Adam was spiritually a child. If you will permit an illustration: Our high school and local colleges recently had their examinations, and they aren’t particularly pleasant for the student or for the teacher. It means a lot of extra work for both the teacher and pupil. Why do it then? It is by means of these tests and examinations that they grow and learn more — so it is by means of the possibility of failure that Adam would grow and become a man. I think every one of us feels that a person who has resisted temptation is a better man thereafter. I don’t know whether one can logically speak of more perfection, but Adam would have become more perfect if he succeeded in this temptation. If he had not sinned he would have been confirmed in holiness. Even the least thought of evil would not have entered his mind, just as the Lord Jesus while he was here on earth – like the angels, who are finite creatures, are incapable of the least sin, they would have worked out their claim to heaven, eternal salvation.
We often speak of paradise as a picture of heaven, but that is just what it is; a picture. Heaven would have been a step ahead. They would have gained glory. That is what God arranged. Adam and Even were completely capable of that. They could have said to Satan, “Get thee behind me,” as Christ had done. Let us not blame God for what he is not responsible.

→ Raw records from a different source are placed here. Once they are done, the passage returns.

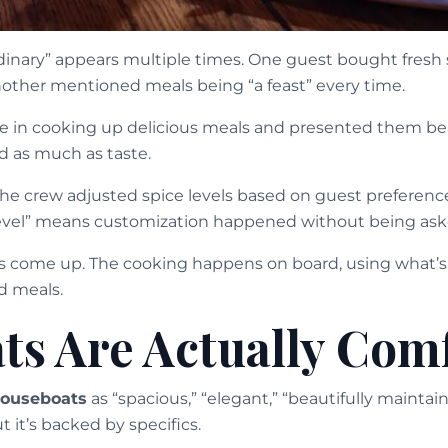
dinary” appears multiple times. One guest bought fresh
Another mentioned meals being “a feast” every time.
ve in cooking up delicious meals and presented them beau
d as much as taste.
the crew adjusted spice levels based on guest preferenc
level” means customization happened without being ask
ts come up. The cooking happens on board, using what’s a
d meals.
ts Are Actually Com
ouseboats
as “spacious,” “elegant,” “beautifully mainta
t it’s backed by specifics.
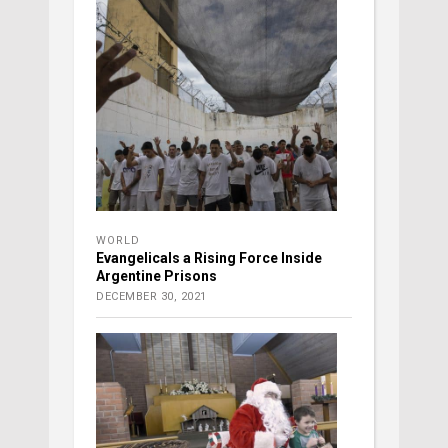
WORLD
Evangelicals a Rising Force Inside
Argentine Prisons
DECEMBER 30, 2021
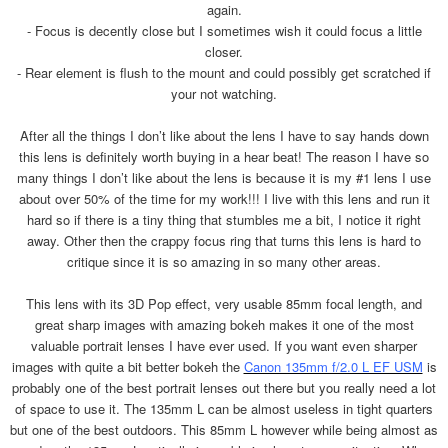
again.
- Focus is decently close but I sometimes wish it could focus a little
closer.
- Rear element is flush to the mount and could possibly get scratched if
your not watching.
After all the things I don’t like about the lens I have to say hands down
this lens is definitely worth buying in a hear beat! The reason I have so
many things I don’t like about the lens is because it is my #1 lens I use
about over 50% of the time for my work!!! I live with this lens and run it
hard so if there is a tiny thing that stumbles me a bit, I notice it right
away. Other then the crappy focus ring that turns this lens is hard to
critique since it is so amazing in so many other areas.
This lens with its 3D Pop effect, very usable 85mm focal length, and
great sharp images with amazing bokeh makes it one of the most
valuable portrait lenses I have ever used. If you want even sharper
images with quite a bit better bokeh the
Canon 135mm f/2.0 L EF USM
is
probably one of the best portrait lenses out there but you really need a lot
of space to use it. The 135mm L can be almost useless in tight quarters
but one of the best outdoors. This 85mm L however while being almost as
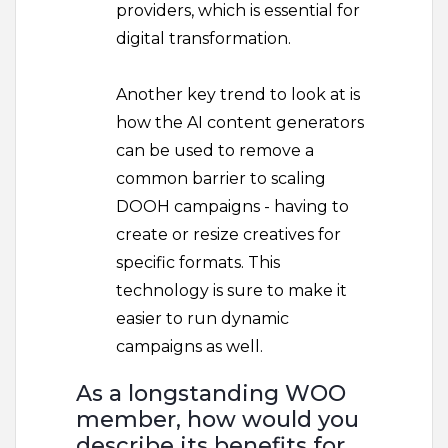
providers, which is essential for
digital transformation.
Another key trend to look at is
how the AI content generators
can be used to remove a
common barrier to scaling
DOOH campaigns - having to
create or resize creatives for
specific formats. This
technology is sure to make it
easier to run dynamic
campaigns as well.
As a longstanding WOO
member, how would you
describe its benefits for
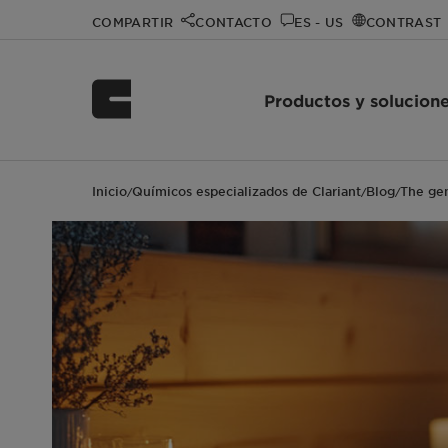
COMPARTIR
CONTACTO
ES - US
CONTRAST
Productos y solucion
Inicio
Químicos especializados de Clariant
Blog
The gen
/
/
/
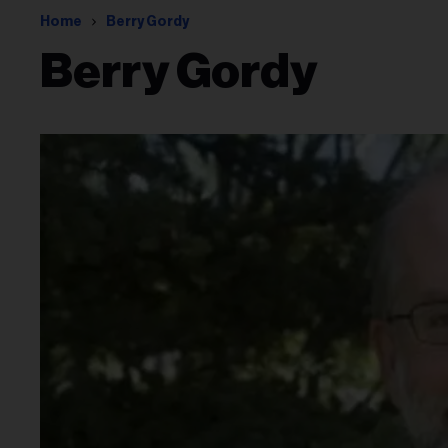
Home
Berry Gordy
Berry Gordy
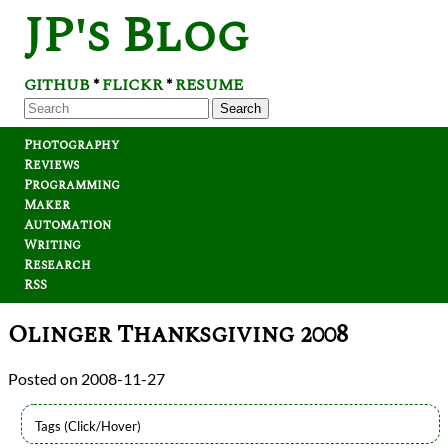
JP's Blog
GITHUB
FLICKR
RESUME
*
*
Search
Photography
Reviews
Programming
Maker
Automation
Writing
Research
RSS
Olinger Thanksgiving 2008
2008-11-27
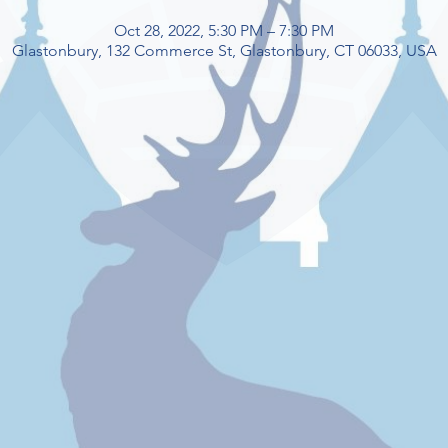
Oct 28, 2022, 5:30 PM – 7:30 PM
Glastonbury, 132 Commerce St, Glastonbury, CT 06033, USA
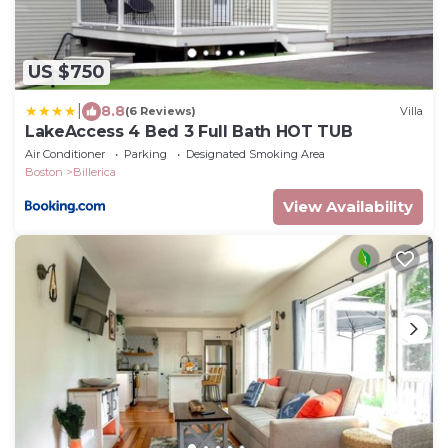
US $750
|
8.8
(6 Reviews)
Villa
LakeAccess 4 Bed 3 Full Bath HOT TUB
Air Conditioner
Parking
Designated Smoking Area
Boston
Billerica
View Availability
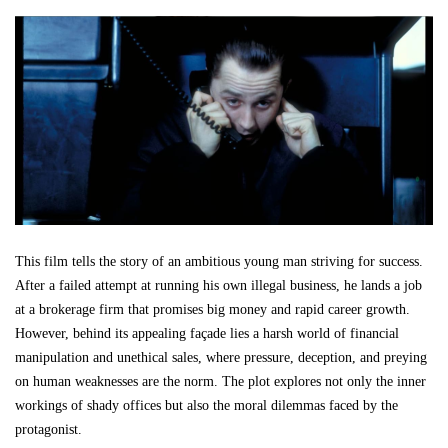
This film tells the story of an ambitious young man striving for success.
After a failed attempt at running his own illegal business, he lands a job
at a brokerage firm that promises big money and rapid career growth.
However, behind its appealing façade lies a harsh world of financial
manipulation and unethical sales, where pressure, deception, and preying
on human weaknesses are the norm. The plot explores not only the inner
workings of shady offices but also the moral dilemmas faced by the
protagonist.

That is all good and nice, but you are just talking, “Might have been.” “Why didn’t God make it so that they couldn’t have sinned?” If God had done that there would not have been free choice, and man would have been merely a puppet in God’s hands. The very fact that man did not do what God wanted him to do shows how free and independent he was. Otherwise God would be like a ventriloquist. An English writer says that sin or failure in the garden of Eden is the risk God ran in order that God could make a creature like himself, self reliant. The problem of free will as over against predestination comes in here, and the answer is that man is free. The Bible says that deliberately, lest some people escape their responsibility. The fact is that there isn’t a soul here that doesn’t act deliberately.
It is true that God knew that man would disobey, and allow me to say, that God planned it that way, but God planned beyond that too, that out of this tragedy would come something better. The Chicago fire long ago was a blessing because it was through this that better and stronger buildings were built, etc. Out of the fall came a saved saint, which is an advantage. If the first Adam hadn’t fallen, Jesus would have never come. We wouldn’t know anything about the wonderful attributes of Jesus. We wouldn’t know that we are on a higher level then Adam and Even were in Paradise. We have eternal life in our hearts.